Intervention turque en Syrie : l'Europe s'émeut, Erdogan menace de laisser passer les réfugiés

La Turquie a annoncé démarrer sa troisième campagne militaire au nord de la Syrie. Si Trump maintient une ambiguïté à l’égard de cette initiative, si Poutine la désapprouve mais reste neutre, les Européens, eux, condamnent unanimement et ont choisi de geler une aide initialement prévue pour compenser le coût de l’accueil des réfugiés en Turquie issus de la guerre en Syrie.
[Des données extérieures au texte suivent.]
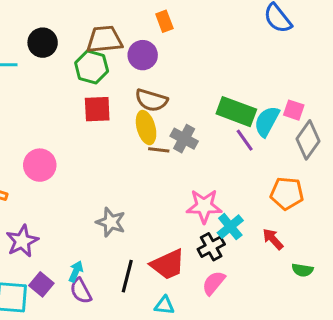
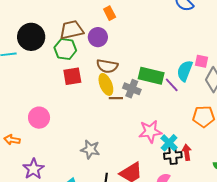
black circle: (43, 43) -> (31, 37), size x1.4
green rectangle: (236, 112) -> (151, 76), moved
red arrow: (273, 239) -> (187, 152), moved, turned 42
black cross: (211, 247) -> (173, 155), moved, turned 30

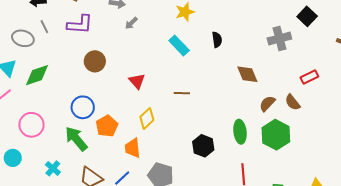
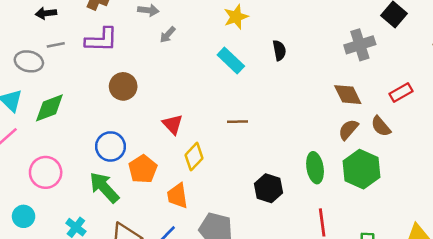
gray line: (44, 27) -> (56, 45), turned -72
brown diamond: (247, 74) -> (348, 95), moved
red triangle: (137, 81) -> (173, 124), moved

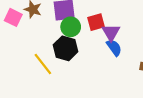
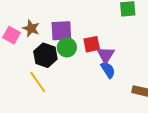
black hexagon: (65, 48) -> (45, 55), moved

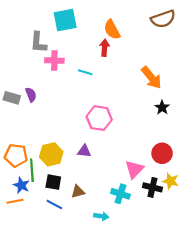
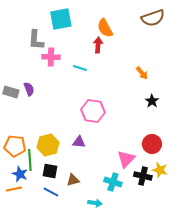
orange arrow: (151, 78) -> (142, 73), size x0.6

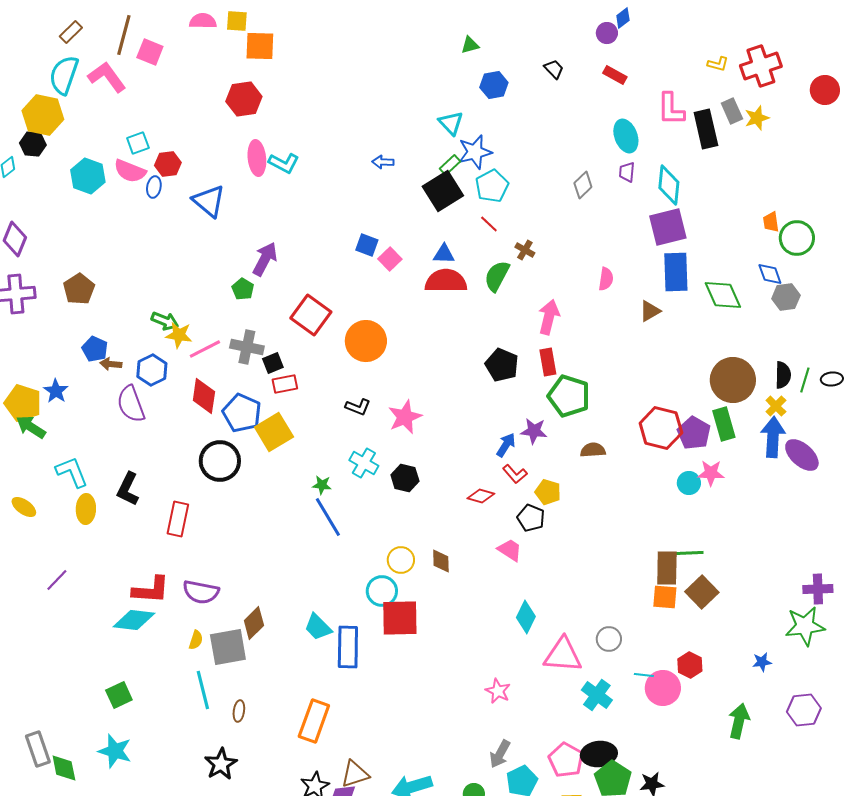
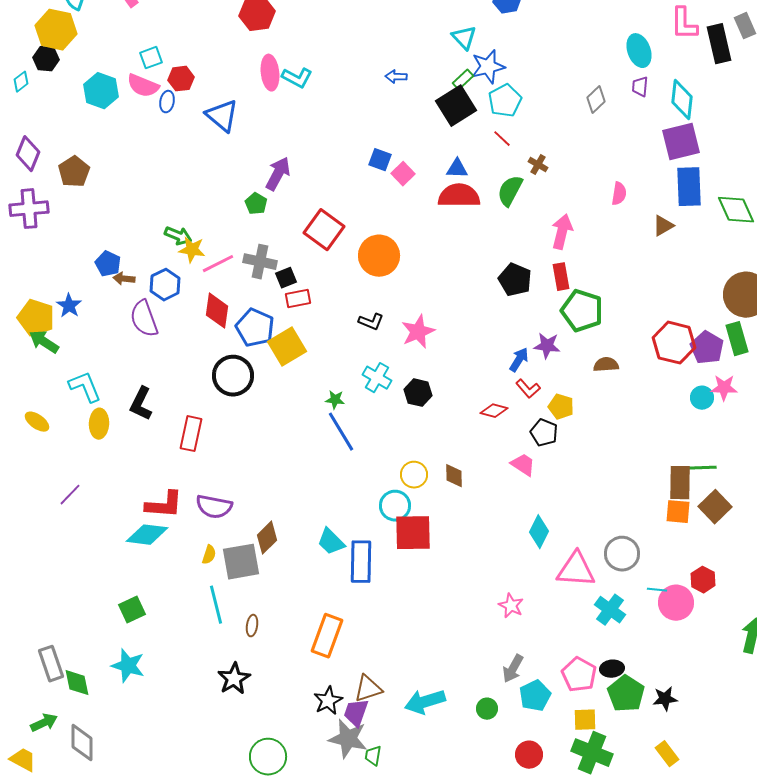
brown pentagon: (79, 289) -> (74, 172), moved
gray circle: (609, 639) -> (622, 554), size x1.4
black ellipse: (599, 754) -> (612, 669), size x0.7

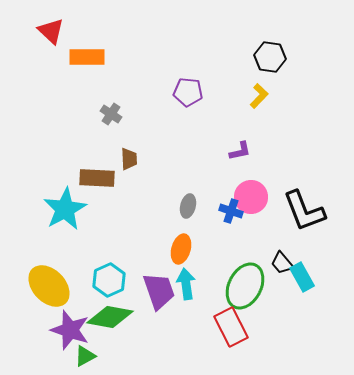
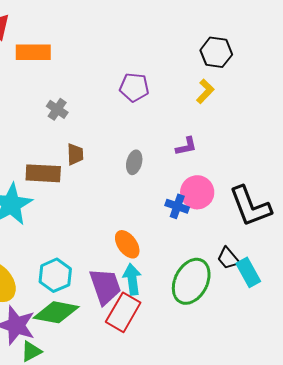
gray ellipse: (188, 206) -> (134, 162), moved
orange ellipse: (181, 249) -> (127, 244), turned -52
red rectangle: (231, 327) -> (123, 312), moved, turned 57

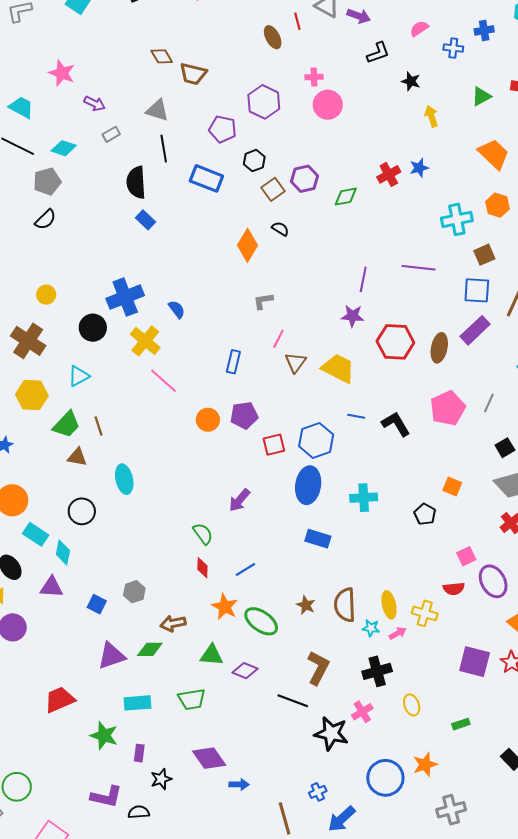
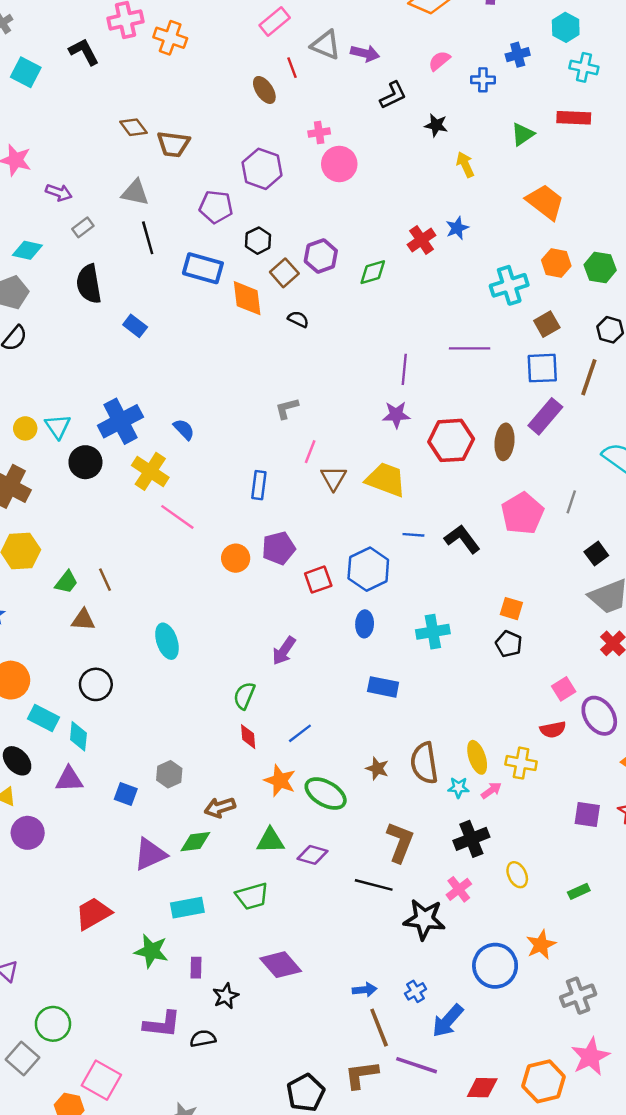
black semicircle: (136, 182) -> (89, 284), moved
orange diamond: (248, 245) -> (247, 298), moved, turned -32
cyan triangle: (79, 376) -> (58, 426), moved, turned -30
green trapezoid: (67, 425) -> (66, 582), size x0.7
cyan ellipse: (124, 479) -> (167, 641), moved
blue ellipse: (308, 485) -> (365, 624), size x0.6
orange square: (452, 486) -> (511, 609), moved
green semicircle: (203, 534) -> (244, 696), turned -115
purple square: (475, 662) -> (587, 815), size x0.7
blue arrow: (239, 784) -> (365, 990), moved

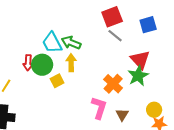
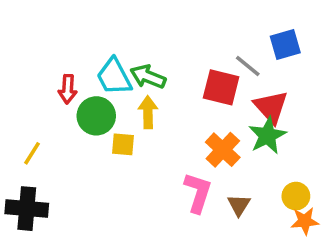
red square: (112, 17) -> (221, 87), moved, turned 35
gray line: (115, 36) -> (248, 66), moved
red arrow: (28, 63) -> (68, 89), moved
yellow square: (57, 81) -> (123, 144), turned 32

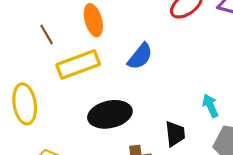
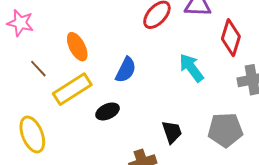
cyan arrow: (210, 106) -> (191, 68), moved, size x1.4
black ellipse: (110, 114) -> (108, 111), moved, size x0.6

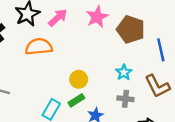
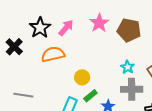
yellow circle: (79, 79) -> (82, 77), moved
gray cross: (125, 99) -> (132, 89), size x1.5

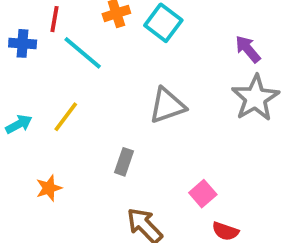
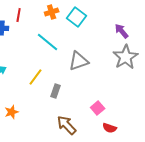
cyan line: (83, 53) -> (48, 42), moved
yellow line: (66, 117) -> (36, 77), moved
orange star: (49, 188) -> (12, 112), moved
Erdogan menace de leur ouvrir les portes de l’Europe.
Après l’opération « Bouclier de l’Euphrate » (24 août 2016) et « Rameau d’Olivier » (20 janvier 2018), la Turquie a lancé mercredi 9 octobre sa troisième opération en territoire syrien, « Source de paix » afin, officiellement, « d’empêcher la création d’un couloir terroriste via notre frontière sud et rétablir la paix dans la région». L’objectif serait plutôt territorial : empêcher la formation d’un état kurde – soutenu ardemment par Israël – qui empièterait sur la Turquie et l’affaiblirait. Erdogan souhaite également ménager au nord de la Syrie une zone de sécurité, permettant d’accueillir les 3,5 millions de réfugiés syriens de moins en moins bien acceptés par la population turque.
Face au tollé provoqué en Europe par le début de la campagne militaire, Erdogan a déclaré, lors d’un discours à Ankara :
« Ô Union européenne, reprenez-vous. Je le dis encore une fois, si vous essayez de présenter notre opération comme une invasion, nous ouvrirons les portes et vous enverrons 3,6 millions de migrants ».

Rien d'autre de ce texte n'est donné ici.